3.3 Opposites are attracted
To XML, that is!
How is it that XML can be optimal for two such apparently extreme opposites as MOM and POP? The answer is, the two are not really different where it counts.
In both cases, we start with abstract information. For POP, it comes from a human author's head. For MOM, it comes from a database. But either way, the abstract data is marked up with tags and becomes a document.
Here is a terminally cute mnemonic for this very important relationship:
Data + Markup = DocuMent
Aren't you sorry you read it? Now you'll never forget it.
But XML "DocuMents" are special. An application can use three different processing techniques with one:
Parse it, in order to extract the original data. This can be done without information loss because XML represents both metadata and data, and it lets you keep the abstractions distinct from rendition information. Once extracted, the data can be manipulated as needed by the application.
Render it, so it can be presented in a physical medium that a human can perceive. It can be rendered in many different ways, for delivery in multiple media such as screen displays, print, Braille, spoken word, and so on.
Hack it, meaning "process it as plain text without parsing". Hacking might involve cutting and pasting into other XML documents, or scanning the text to get some information from it without doing a real parse.
The important revelation here is that data and documents aren't opposites.

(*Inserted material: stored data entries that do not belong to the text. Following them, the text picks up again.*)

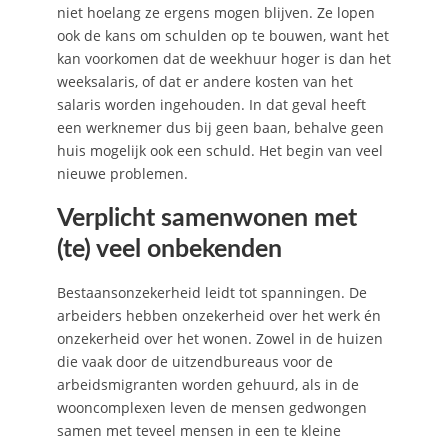
niet hoelang ze ergens mogen blijven. Ze lopen
ook de kans om schulden op te bouwen, want het
kan voorkomen dat de weekhuur hoger is dan het
weeksalaris, of dat er andere kosten van het
salaris worden ingehouden. In dat geval heeft
een werknemer dus bij geen baan, behalve geen
huis mogelijk ook een schuld. Het begin van veel
nieuwe problemen.
Verplicht samenwonen met
(te) veel onbekenden
Bestaansonzekerheid leidt tot spanningen. De
arbeiders hebben onzekerheid over het werk én
onzekerheid over het wonen. Zowel in de huizen
die vaak door de uitzendbureaus voor de
arbeidsmigranten worden gehuurd, als in de
wooncomplexen leven de mensen gedwongen
samen met teveel mensen in een te kleine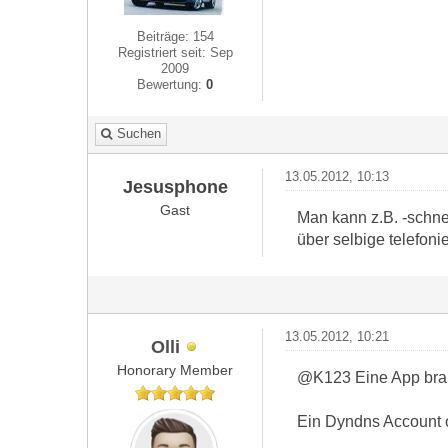
Beiträge: 154
Registriert seit: Sep
2009
Bewertung:
0
Suchen
13.05.2012, 10:13
Jesusphone
Gast
Man kann z.B. -schn
über selbige telefon
13.05.2012, 10:21
Olli
Honorary Member
@K123 Eine App brauc
Ein Dyndns Account o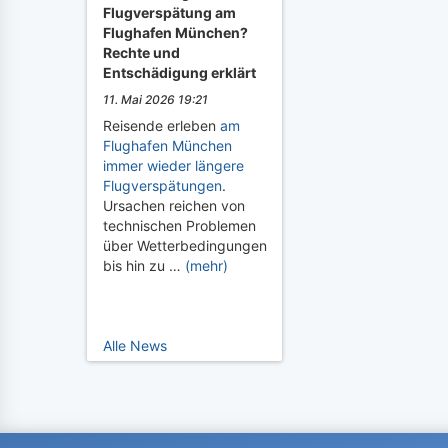
Flugverspätung am
Flughafen München?
Rechte und
Entschädigung erklärt
11. Mai 2026 19:21
Reisende erleben
am
Flughafen München
immer wieder längere
Flugverspätungen
.
Ursachen reichen von
technischen Problemen
über Wetterbedingungen
bis hin zu …
(mehr)
Alle News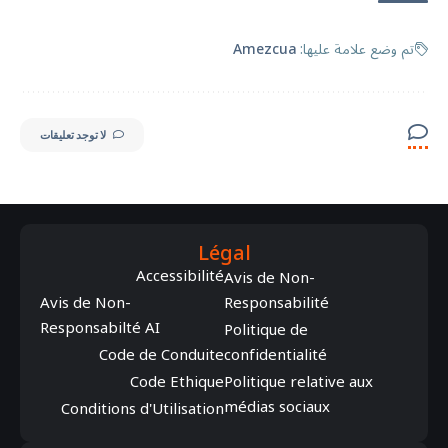
تم وضع علامة عليها:
Amezcua
لا توجد تعليقات
Légal
Accessibilité
Avis de Non-
Avis de Non-
Responsabilité
Responsabilté AI
Politique de
Code de Conduite
confidentialité
Code Ethique
Politique relative aux
médias sociaux
Conditions d'Utilisation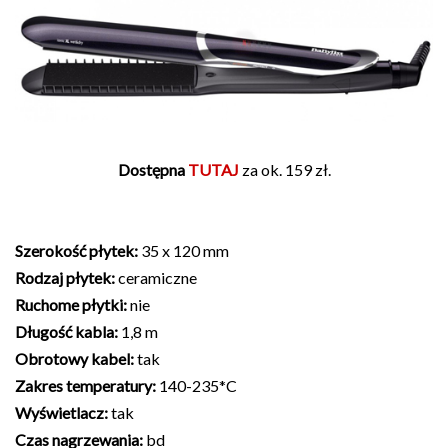
Dostępna
TUTAJ
za ok. 159 zł.
Szerokość płytek:
35 x 120 mm
Rodzaj płytek:
ceramiczne
Ruchome płytki:
nie
Długość kabla:
1,8 m
Obrotowy kabel:
tak
Zakres temperatury:
140-235*C
Wyświetlacz:
tak
Czas nagrzewania:
bd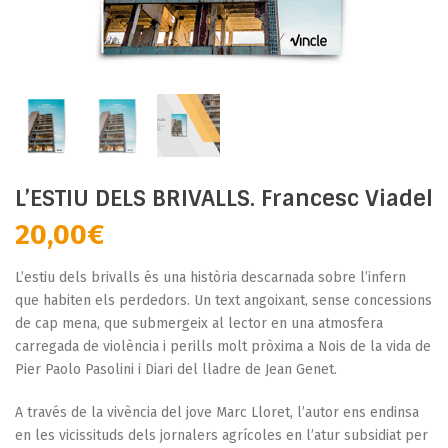
L’ESTIU DELS BRIVALLS. Francesc Viadel
20,00
€
L’estiu dels brivalls és una història descarnada sobre l’infern
que habiten els perdedors. Un text angoixant, sense concessions
de cap mena, que submergeix al lector en una atmosfera
carregada de violència i perills molt pròxima a Nois de la vida de
Pier Paolo Pasolini i Diari del lladre de Jean Genet.
A través de la vivència del jove Marc Lloret, l’autor ens endinsa
en les vicissituds dels jornalers agrícoles en l’atur subsidiat per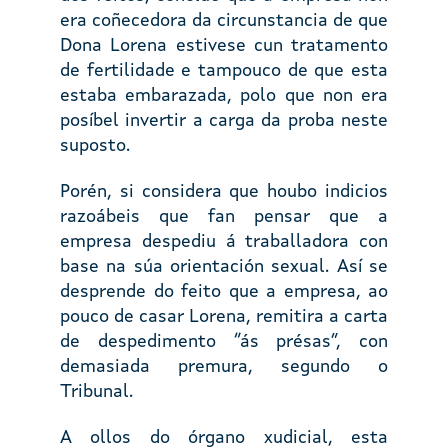
era coñecedora da circunstancia de que
Dona Lorena estivese cun tratamento
de fertilidade e tampouco de que esta
estaba embarazada, polo que non era
posíbel invertir a carga da proba neste
suposto.
Porén, si considera que houbo indicios
razoábeis que fan pensar que a
empresa despediu á traballadora con
base na súa orientación sexual. Así se
desprende do feito que a empresa, ao
pouco de casar Lorena, remitira a carta
de despedimento “ás présas”, con
demasiada premura, segundo o
Tribunal.
A ollos do órgano xudicial, esta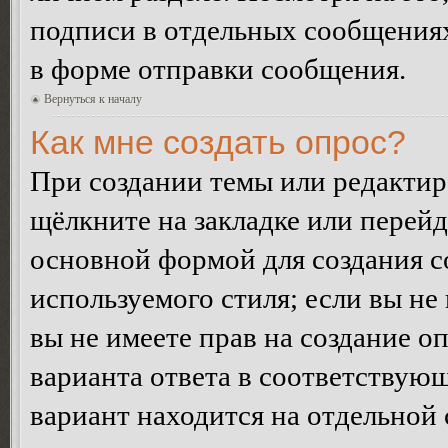
подписи в отдельных сообщения
в форме отправки сообщения.
Вернуться к началу
Как мне создать опрос?
При создании темы или редакти
щёлкните на закладке или перей
основной формой для создания с
используемого стиля; если вы не
вы не имеете прав на создание о
варианта ответа в соответствую
вариант находится на отдельной 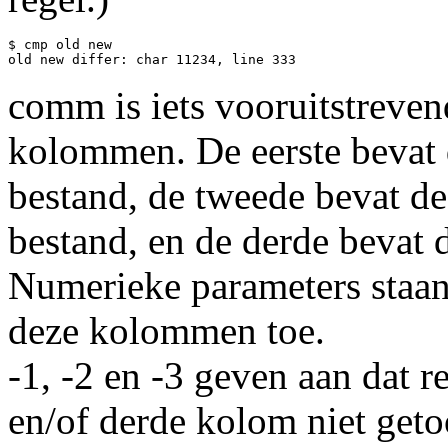
$ cmp old new

comm is iets vooruitstrevend
kolommen. De eerste bevat d
bestand, de tweede bevat de
bestand, en de derde bevat 
Numerieke parameters staan
deze kolommen toe.
-1, -2 en -3 geven aan dat r
en/of derde kolom niet geto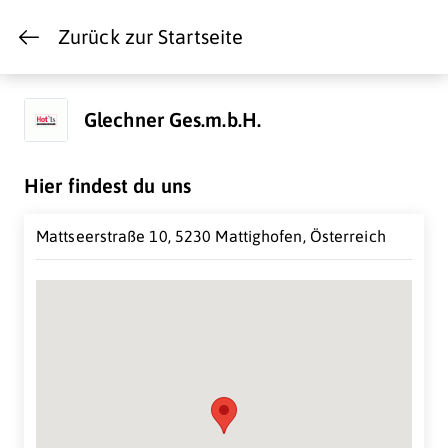
Zurück zur Startseite
Glechner Ges.m.b.H.
Hier findest du uns
Mattseerstraße 10, 5230 Mattighofen, Österreich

Far from it they are actually two states of the same information.
The real difference between the two is this:
When data is in a database, the metadata about its structure and meaning (the schema) is stored according to the proprietary architecture of the database.
When data is in a document, the metadata is stored as markup.
A mixture of markup and data must be governed by the rules of some notation. XML and SGML are notations, as are RTF and Word file format. The rules of the notation determine how a parser will interpret the document text to separate the data from the markup.
Notations are not just for complete documents. There are also data object notations, such as GIF, TIFF, and EPS, that are used to represent such things as graphics, video (e.g., MPEG), and audio (e.g., MP3). Document notations usually allow their documents to contain data objects, such as pictures, that are in the objects' own data object notations.
Data object notations are usually (not always) in binary; that is, they are built-up from low-level ones and zeros. Document notations, however, are frequently character-based. XML is character-based, which is why it can be hacked.4
Since databases and documents are really the same, and MOM and POP applications both use XML documents, there are lots of opportunities for synergy.